Most important, restructuring would transform the administrative governance approach from one of interference and control to one of facilitation and support. Rather than bureaucratic agencies, acting as gatekeepers that slow down economic activity, they should be enablers that help businesses navigate regulatory requirements efficiently.

Expected outcomes: Multiplying growth centres
Proper political governance would create multiple centres of economic growth across Nigeria rather than concentrating activity in Abuja and a few commercial centres, unleashing the economic potential of over 200 million Nigerians currently marginalised in the informal sector and replacing rent-seeking extraction with broad-based economic participation.

Conclusion:

The imperative for paradigm shift
President Tinubu’s administration stands at a crossroads. The President must do a U-Turn and embrace fundamental governance restructure.

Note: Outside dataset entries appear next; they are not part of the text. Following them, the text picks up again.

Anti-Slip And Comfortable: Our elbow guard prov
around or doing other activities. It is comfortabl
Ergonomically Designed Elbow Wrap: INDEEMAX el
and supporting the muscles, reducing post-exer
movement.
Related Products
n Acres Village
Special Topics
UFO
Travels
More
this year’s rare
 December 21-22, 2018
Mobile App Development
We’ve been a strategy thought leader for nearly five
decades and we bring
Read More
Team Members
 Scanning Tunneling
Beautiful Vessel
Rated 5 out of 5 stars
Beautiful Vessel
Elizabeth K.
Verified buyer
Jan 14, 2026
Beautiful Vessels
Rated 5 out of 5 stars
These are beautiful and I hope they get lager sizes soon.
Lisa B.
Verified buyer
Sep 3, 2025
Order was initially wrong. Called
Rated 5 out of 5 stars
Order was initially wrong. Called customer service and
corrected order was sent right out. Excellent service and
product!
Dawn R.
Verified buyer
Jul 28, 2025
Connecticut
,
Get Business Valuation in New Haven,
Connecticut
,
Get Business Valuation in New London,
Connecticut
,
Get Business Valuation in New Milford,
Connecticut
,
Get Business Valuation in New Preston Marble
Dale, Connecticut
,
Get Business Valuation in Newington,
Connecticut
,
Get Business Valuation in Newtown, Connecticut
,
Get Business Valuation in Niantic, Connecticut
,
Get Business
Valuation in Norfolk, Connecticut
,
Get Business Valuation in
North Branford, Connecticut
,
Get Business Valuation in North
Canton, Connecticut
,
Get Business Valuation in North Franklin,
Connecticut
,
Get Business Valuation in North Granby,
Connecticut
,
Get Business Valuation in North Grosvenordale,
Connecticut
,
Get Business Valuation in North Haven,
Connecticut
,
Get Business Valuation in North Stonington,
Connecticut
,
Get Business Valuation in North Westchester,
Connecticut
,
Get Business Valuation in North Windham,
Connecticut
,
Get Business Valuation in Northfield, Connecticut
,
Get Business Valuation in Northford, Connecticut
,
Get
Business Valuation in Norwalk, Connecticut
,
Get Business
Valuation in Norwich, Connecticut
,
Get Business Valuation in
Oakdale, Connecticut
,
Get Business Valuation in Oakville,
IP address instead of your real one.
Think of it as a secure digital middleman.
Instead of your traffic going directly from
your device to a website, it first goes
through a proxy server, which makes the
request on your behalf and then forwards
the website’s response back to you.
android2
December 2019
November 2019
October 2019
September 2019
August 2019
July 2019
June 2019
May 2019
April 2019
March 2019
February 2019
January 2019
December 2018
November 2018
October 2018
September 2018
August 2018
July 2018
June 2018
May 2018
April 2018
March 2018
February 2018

Without functional political governance at all levels, economic interventions will continue to produce disappointing results regardless of their technical merit. Nigeria’s challenge is not economic—it is political. The system of centralised economic planning has created a dual economy where a small elite captures enormous value through rent-seeking while over 200 million Nigerians remain trapped in unproductive informality.

A new scheme of political governance that recognizes that politics and economics is local will unleash a volcano of tremendous energy that will be unstoppable by anyone, to the ultimate benefit of economic development.

The wrong diagnosis has led to wrong results for too long. It is time for the right diagnosis and the right treatment: political governance reform is the foundation for sustainable economic transformation.

Concluded.

Dr Agbakoba (SAN) is a former President of the Nigerian Bar Association (NBA).